Collected data entries:
--------------------

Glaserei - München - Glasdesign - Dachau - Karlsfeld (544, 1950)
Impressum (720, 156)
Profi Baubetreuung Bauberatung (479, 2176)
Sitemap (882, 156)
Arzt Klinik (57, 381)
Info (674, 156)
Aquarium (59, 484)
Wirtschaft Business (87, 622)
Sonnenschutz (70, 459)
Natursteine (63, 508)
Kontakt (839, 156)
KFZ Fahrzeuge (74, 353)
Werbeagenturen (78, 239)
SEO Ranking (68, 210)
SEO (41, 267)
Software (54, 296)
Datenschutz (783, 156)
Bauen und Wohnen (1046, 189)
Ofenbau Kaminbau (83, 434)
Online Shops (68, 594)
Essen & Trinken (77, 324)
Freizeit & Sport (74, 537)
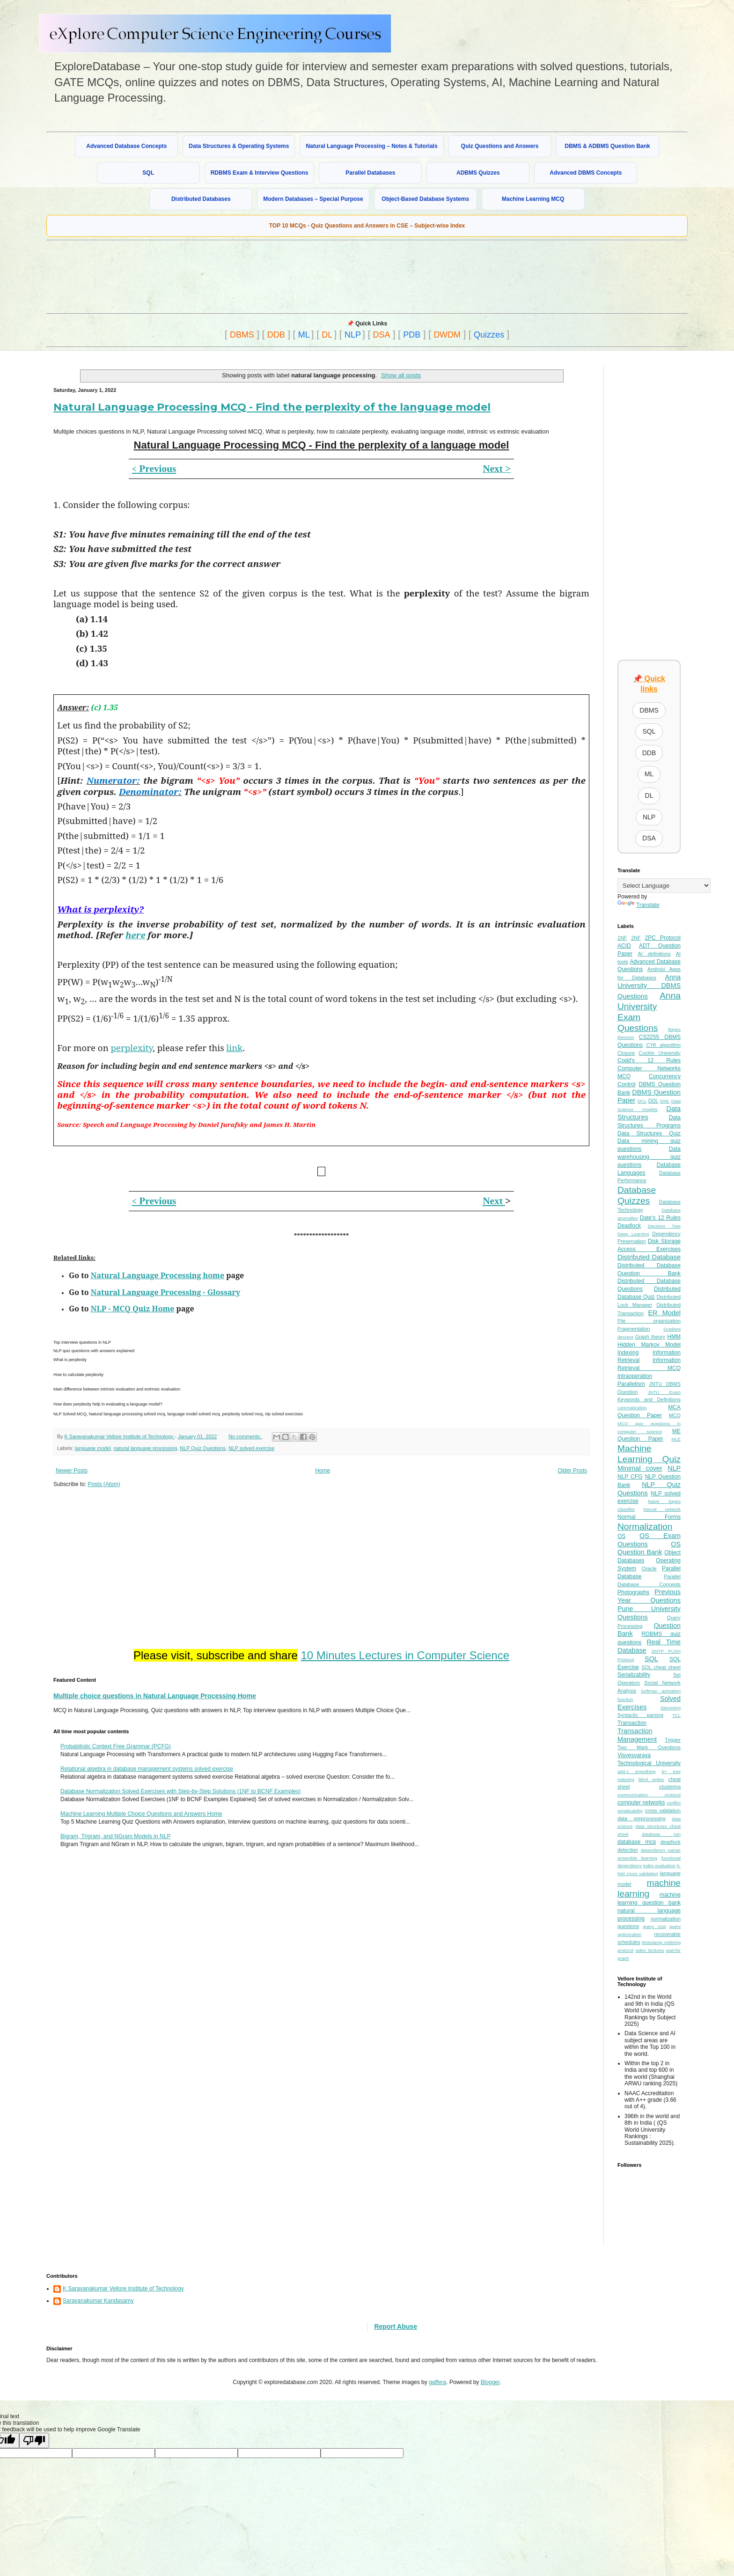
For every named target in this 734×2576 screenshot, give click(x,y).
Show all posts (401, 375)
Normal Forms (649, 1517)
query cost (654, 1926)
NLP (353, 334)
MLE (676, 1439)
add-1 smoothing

--------------------

» PROMPT: Output exactly, and only, the lines running from the line containing "Ofenbau Kaminbau (83, 434)" to the last line of the entries above, omitting the pictures.

» RESPONSE:
Ofenbau Kaminbau (83, 434)
Online Shops (68, 594)
Essen & Trinken (77, 324)
Freizeit & Sport (74, 537)
For every named target in this 734×2576 screenshot, give click(x,y).
Show all posts (401, 375)
Normal Forms (649, 1517)
query cost (654, 1926)
NLP (353, 334)
MLE (676, 1439)
add-1 smoothing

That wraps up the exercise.